The structure of a large work: Beethoven Op 131


I mentioned the necessary connections between movements of this work (Beethoven Quartet in C# Minor $14 Op. 131 ). The seven movements have an overall scheme which is described by Leonard Ratner of Stanford University:

I: Fugue (Ricercare) C# Minor.
II: Sonata-Allegro D Major
III: Recitative and Cadenza F# Minor
IV: Theme and Variations A Major
V: Scherzo E Major
VI: Adagio G# Minor
VII Sonata-Allegro C# Minor

The overall structure describes an arch of keys with a movement away from C# minor and back to it. This is reinforced by the contrasting forms and textures of each of the movements. The harmonic excursion is something that people with some tonal memory might feel, there is going to be wide personal variation in that ability, but it is cued by the textural elements and points of arrival or declaimation. Nowhere is this most obvious as the contrast between the dreamy adagio and the boistrous finale that follows it without interruption. The same is true of the scherzo and the same adagio which follows it, attacha.
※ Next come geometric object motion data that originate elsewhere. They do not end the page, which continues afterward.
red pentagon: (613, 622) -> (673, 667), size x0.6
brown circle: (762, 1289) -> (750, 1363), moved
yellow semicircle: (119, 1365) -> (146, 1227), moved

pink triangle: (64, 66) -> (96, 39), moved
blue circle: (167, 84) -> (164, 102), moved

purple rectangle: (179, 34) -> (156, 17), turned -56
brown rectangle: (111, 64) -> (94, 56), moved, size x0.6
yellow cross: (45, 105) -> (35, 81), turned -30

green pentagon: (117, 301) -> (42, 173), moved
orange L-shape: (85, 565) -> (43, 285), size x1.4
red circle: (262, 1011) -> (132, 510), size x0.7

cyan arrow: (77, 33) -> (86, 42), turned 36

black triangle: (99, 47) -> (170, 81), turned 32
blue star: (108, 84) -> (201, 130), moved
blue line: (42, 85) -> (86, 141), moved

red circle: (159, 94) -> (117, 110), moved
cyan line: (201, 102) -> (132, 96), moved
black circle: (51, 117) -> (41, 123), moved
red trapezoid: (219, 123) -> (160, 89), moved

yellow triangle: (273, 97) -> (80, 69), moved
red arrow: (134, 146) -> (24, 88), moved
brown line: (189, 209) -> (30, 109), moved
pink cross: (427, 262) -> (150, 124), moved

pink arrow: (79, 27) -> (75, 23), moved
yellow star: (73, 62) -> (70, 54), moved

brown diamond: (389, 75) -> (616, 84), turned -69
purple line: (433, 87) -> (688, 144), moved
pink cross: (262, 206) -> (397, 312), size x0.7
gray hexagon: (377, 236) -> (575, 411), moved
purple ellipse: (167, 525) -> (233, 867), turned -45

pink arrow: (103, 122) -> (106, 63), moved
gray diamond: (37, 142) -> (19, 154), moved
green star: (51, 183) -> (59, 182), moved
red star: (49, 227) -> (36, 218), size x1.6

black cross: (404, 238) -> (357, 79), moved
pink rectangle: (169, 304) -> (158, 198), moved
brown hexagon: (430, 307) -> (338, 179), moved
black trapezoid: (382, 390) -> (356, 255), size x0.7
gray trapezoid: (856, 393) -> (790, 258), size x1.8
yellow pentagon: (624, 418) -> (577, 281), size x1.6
Bella Bartok wrote six String Quartets that are regarded as nearly the equal of the Beethoven 17. The first quaret of Bartok was explicitly inspired by the Beethoven discussed here, beginning with a fugue and in the same key, but one can in addition trace Bartok's arch form as especially in the Forth String Quartet to this Beethoven. Beethoven's Quartet in B-Flat #13 Op. 130 has some similarities to this one and deserves comment later owing to its famous history.